MEMORANDUM OPINION AND ORDER
GREGORY F. VAN TATENHOVE, District Judge.
William Thrower is a federal inmate presently confined at the Federal Correctional Institution in Talladega, Alabama ("FCI-Talladega"). Prior to his transfer to FCI-Talladega, Thrower has been confined in various other federal correctional institutions, including the Medical Center for Federal Prisoners located in Springfield, Missouri ("FMC-Springfield"). While housed at FMC-Springfield, Thrower, proceeding pro se, filed this action pursuant to the Federal Tort Claims Act ("FTCA"), 28 U.S.C. §§ 2671-80, in the Western District of Missouri on July 21, 2011. See William Thrower v. United States of America, et al., No. 11-3268-CV-S (W.D. Mo. 2011) [R. 1]. On August 25, 2011, the Western District of Missouri transferred the action to the Middle District of Pennsylvania pursuant to 28 U.S.C. § 1404. [R. 3]. On October 19, 2011, that Court severed Thrower's claims relating to events which transpired at USP-Lewisburg and transferred the remaining claims, which arose from an incident(s) and/or conduct occurring at USP-McCreary, while Thrower was confined there, to this Court pursuant to 28 U.S.C. § 1406(a). [R. 13; R. 14].

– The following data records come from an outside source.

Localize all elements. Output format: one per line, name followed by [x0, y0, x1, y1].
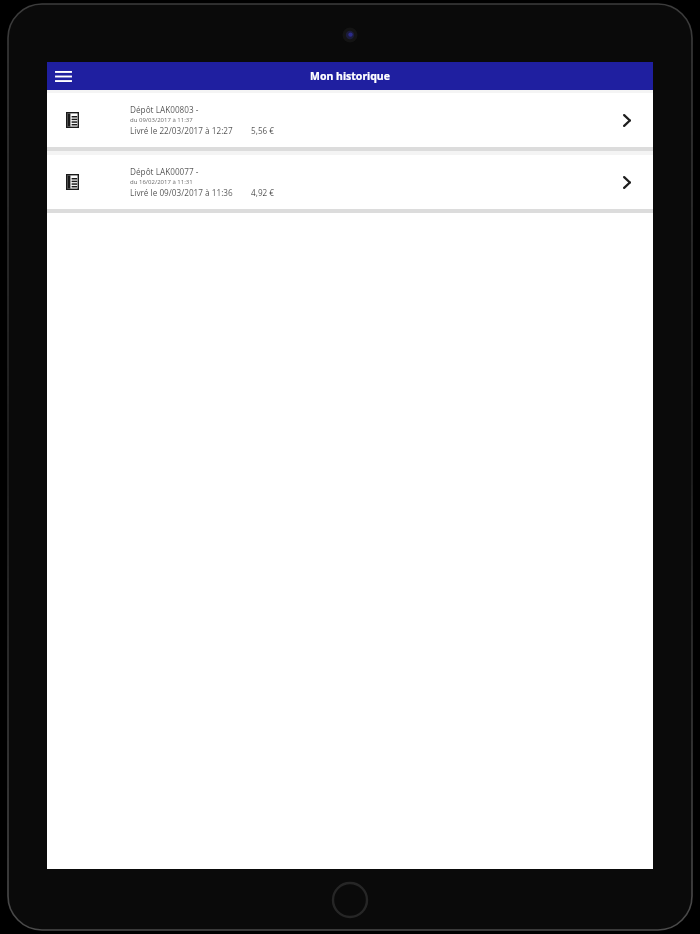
other: Voir le détail: [617, 172, 637, 192]
staticText: Dépôt LAK00803 -: [130, 104, 199, 115]
staticText: Livré le 22/03/2017 à 12:27: [130, 125, 233, 136]
staticText: 5,56 €: [251, 125, 275, 136]
staticText: du 09/03/2017 à 11:37: [130, 116, 193, 124]
staticText: Livré le 09/03/2017 à 11:36: [130, 187, 233, 198]
button[interactable]: Open navigation menu: [52, 65, 74, 87]
staticText: du 16/02/2017 à 11:31: [130, 178, 193, 186]
staticText: 4,92 €: [251, 187, 275, 198]
button[interactable]: Dépôt LAK00803 -: [47, 93, 653, 147]
staticText: Mon historique: [47, 69, 653, 83]
other: Voir le détail: [617, 110, 637, 130]
staticText: Dépôt LAK00077 -: [130, 166, 199, 177]
button[interactable]: Dépôt LAK00077 -: [47, 155, 653, 209]
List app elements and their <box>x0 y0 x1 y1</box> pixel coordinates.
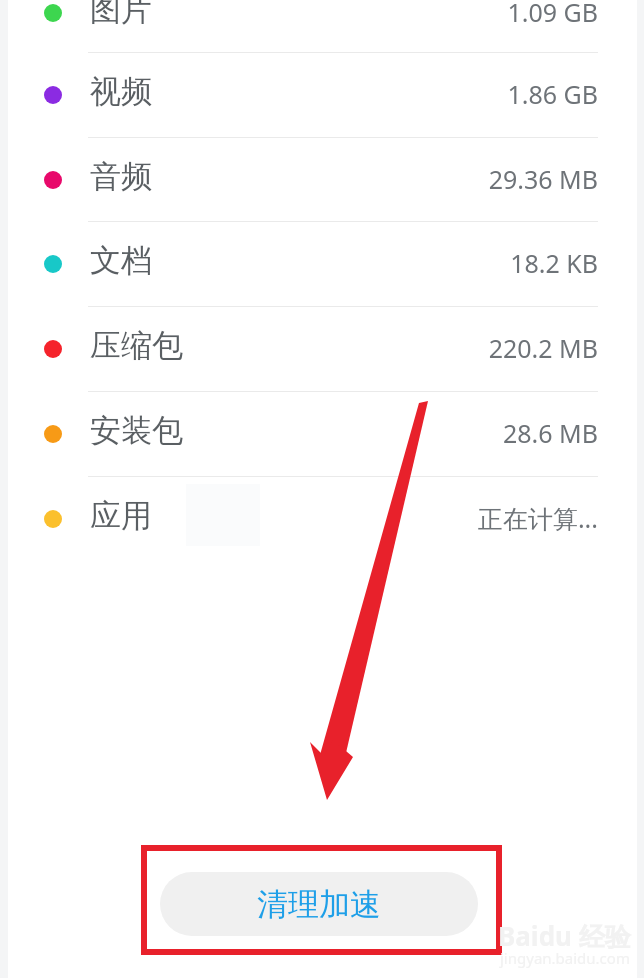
staticText: 音频 <box>90 157 152 196</box>
staticText: 清理加速 <box>257 885 381 924</box>
staticText: 文档 <box>90 241 152 280</box>
button[interactable] <box>8 222 638 306</box>
button[interactable]: 清理加速 <box>160 872 478 936</box>
staticText: 18.2 KB <box>318 246 598 280</box>
staticText: Baidu 经验 <box>498 918 631 954</box>
button[interactable] <box>8 477 638 561</box>
staticText: 安装包 <box>90 411 183 450</box>
staticText: jingyan.baidu.com <box>500 948 630 968</box>
staticText: 220.2 MB <box>318 331 598 365</box>
staticText: 应用 <box>90 496 152 535</box>
button[interactable] <box>8 392 638 476</box>
staticText: 压缩包 <box>90 326 183 365</box>
staticText: 图片 <box>90 0 152 29</box>
button[interactable] <box>8 138 638 222</box>
staticText: 正在计算... <box>318 501 598 535</box>
staticText: 29.36 MB <box>318 162 598 196</box>
staticText: 1.09 GB <box>318 0 598 29</box>
staticText: 28.6 MB <box>318 416 598 450</box>
button[interactable] <box>8 53 638 137</box>
staticText: 视频 <box>90 72 152 111</box>
staticText: 1.86 GB <box>318 77 598 111</box>
button[interactable] <box>8 0 638 55</box>
button[interactable] <box>8 307 638 391</box>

As to the claims relating to USP-McCreary, Thrower alleges that on or about August 22, 2008, he was injured in a slip-and-fall incident while working in the kitchen at USP-McCreary. Thrower also claims that prison personnel used excessive force and "tossed me into the back seat" of a van in order to transport him to a medical facility for treatment after the slip-and-fall incident at the prison, causing him further pain. [R. 1 at 4]. Second, Thrower alleges that on a separate occasion, during the time he had been placed in the Special Housing Unit at USP-McCreary, prison personnel placed an intoxicated inmate in his cell who, once his handcuffs had been removed, attacked him. Third, Thrower alleges that on yet another occasion he was placed in four-point restraints after he informed an officer that he had a bottom bunk pass. [R. 1 at 5]. Fourth, Thrower contends he was transferred to the Special Management Unit at USP-Lewisburg without a proper pre-transfer hearing.
The Court screens complaints filed by prisoners which assert claims against governmental entities or employees, pursuant to 28 U.S.C. § 1915A(a), which requires a district court to dismiss any claims which are frivolous, malicious, fail to state a claim upon which relief may be granted, or seek monetary relief from a defendant who is immune from such relief. 28 U.S.C. § 1915A(b)(1), (2). Id .; McGore v. Wrigglesworth, 114 F.3d 601, 607-08 (6th Cir. 1997). For the reasons stated below, all claims raised herein will be dismissed.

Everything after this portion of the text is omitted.